Charleston UK and Charleston SC epitomize the theory of six degrees of separation. Charles Anson and Juliet Nicolson, who live close to Charleston, Sussex, have unexpected local connections. Charles Anson, former British Diplomat and Press Secretary to the Queen, is a descendant of Admiral George Anson, who was stationed in Charleston, SC, in the 1720s. The Admiral was a popular figure in 1720s Charleston, where he acquired land, built a home and sold plots forming the residential area of Ansonborough. He subsequently became First Lord of the Admirality and was known as the father of the modern British Navy when it was at its most powerful.

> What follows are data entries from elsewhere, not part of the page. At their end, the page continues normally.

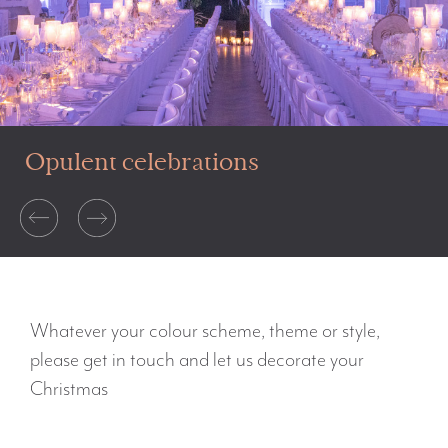
Opulent celebrations
Whatever your colour scheme, theme or style,
please get in touch and let us decorate your
Christmas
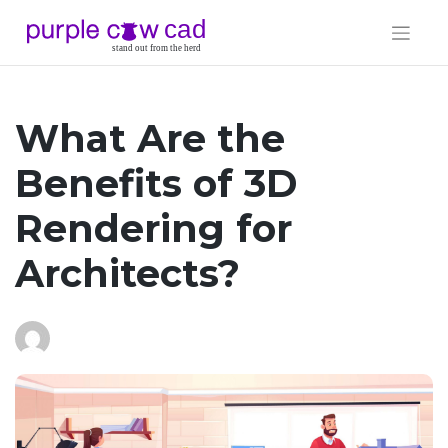
Skip
to
content
What Are the
Benefits of 3D
Rendering for
Architects?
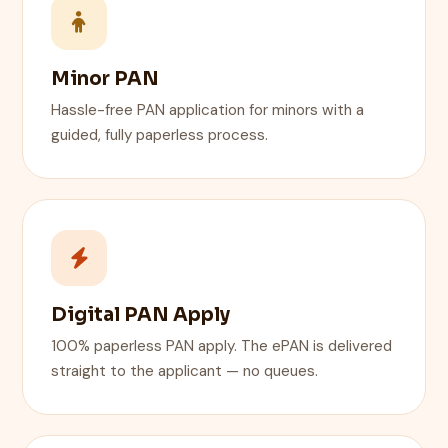
Minor PAN
Hassle-free PAN application for minors with a
guided, fully paperless process.
Digital PAN Apply
100% paperless PAN apply. The ePAN is delivered
straight to the applicant — no queues.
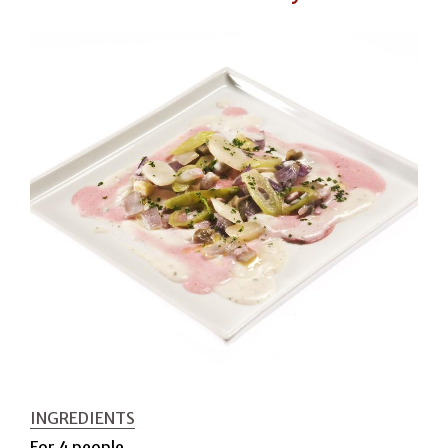
INGREDIENTS
For 4 people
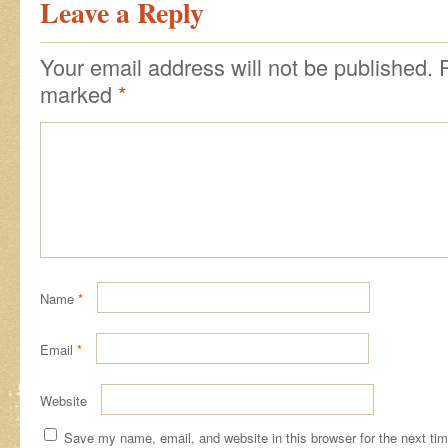
Leave a Reply
Your email address will not be published.
marked
*
Name
*
Email
*
Website
Save my name, email, and website in this browser for the next ti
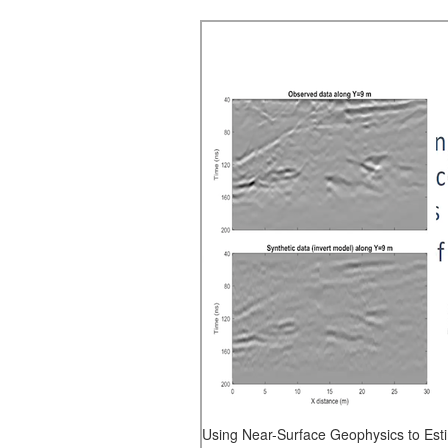
Using Near-Surface Geophysics to Est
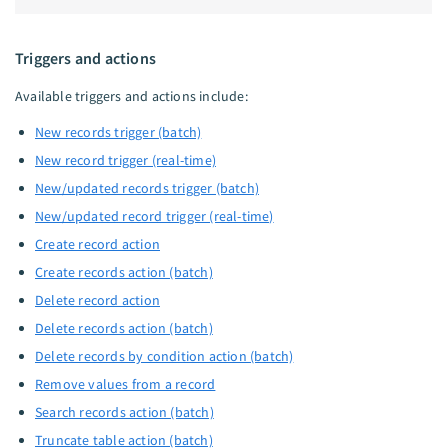
Triggers and actions
Available triggers and actions include:
New records trigger (batch)
New record trigger (real-time)
New/updated records trigger (batch)
New/updated record trigger (real-time)
Create record action
Create records action (batch)
Delete record action
Delete records action (batch)
Delete records by condition action (batch)
Remove values from a record
Search records action (batch)
Truncate table action (batch)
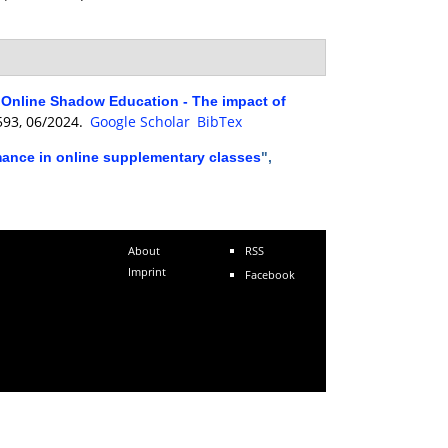
of Online Shadow Education - The impact of
0593, 06/2024.
Google Scholar
BibTex
rmance in online supplementary classes
",
About
RSS
Imprint
Facebook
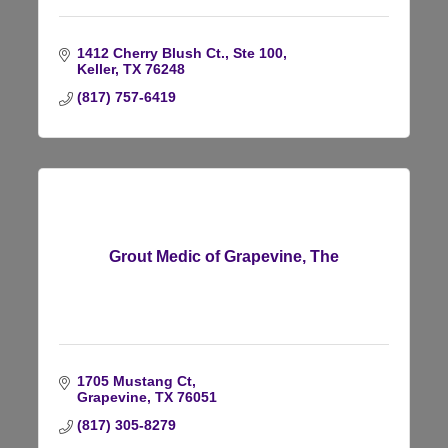
1412 Cherry Blush Ct., Ste 100
Keller
TX
76248
(817) 757-6419
Grout Medic of Grapevine, The
1705 Mustang Ct
Grapevine
TX
76051
(817) 305-8279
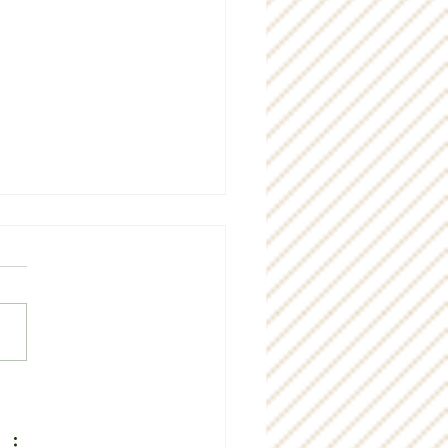
g "thank you" to our
munity!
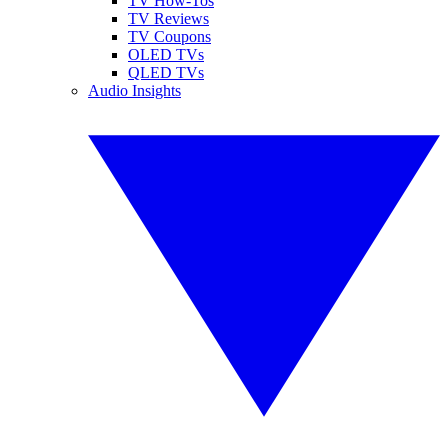
TV How-Tos
TV Reviews
TV Coupons
OLED TVs
QLED TVs
Audio Insights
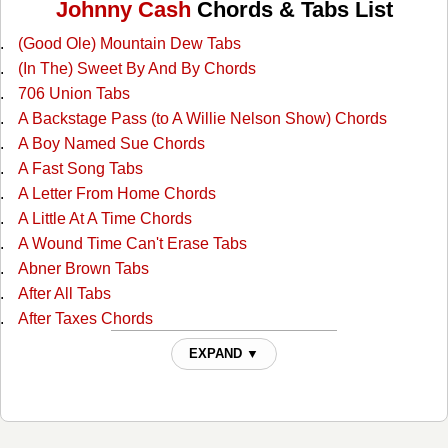
Johnny Cash
Chords & Tabs List
(Good Ole) Mountain Dew Tabs
(In The) Sweet By And By Chords
706 Union Tabs
A Backstage Pass (to A Willie Nelson Show) Chords
A Boy Named Sue Chords
A Fast Song Tabs
A Letter From Home Chords
A Little At A Time Chords
A Wound Time Can't Erase Tabs
Abner Brown Tabs
After All Tabs
After Taxes Chords
After The Ball Chords
EXPAND ▼
Ain't No Grave Chords
All I Do Is Drive Chords
All Of God's Children Ain't Free Chords
All Over Again Tabs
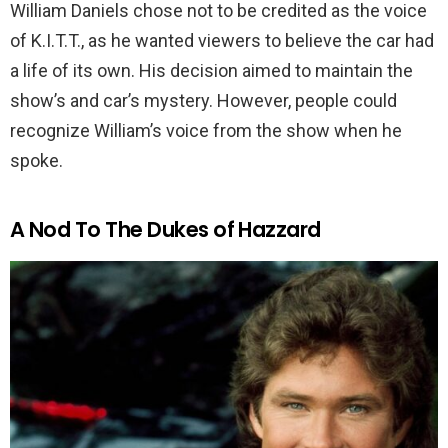
William Daniels chose not to be credited as the voice
of K.I.T.T., as he wanted viewers to believe the car had
a life of its own. His decision aimed to maintain the
show’s and car’s mystery. However, people could
recognize William’s voice from the show when he
spoke.
A Nod To The Dukes of Hazzard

Juliet Nicolson, granddaughter of author and gardener Vita Sackville-West (to whom Virginia Woolf's gender shifting novel, Orlando, was dedicated) also has an unusual link to Charleston in SC. The son of two of her grandmother's servants at Sissinghurst Castle resided in Charleston, SC in great luxury and style in the 1960s. Having lived as a man for thirty years, he was one of the first to undergo gender re-assignment in 1968, with financial help provided by the actress Margaret Rutherford and the heiress Isabel Whitney. On Whitney's death, Dawn Pepita, as the former Gordon was now known, inherited a fortune and bought an 1840s mansion in Charleston's Ansonborough district, where she wed her much younger butler in the first legal inter-racial marriage in South Carolina, raised a daughter, published books and scandalized local society.
Charles Anson and Juliet Nicolson will elaborate on their intriguing ties with Charleston, SC. Edward Ball, author of Peninsula of Lies (which follows Dawn Pepita's tale), will be signing books at the reception.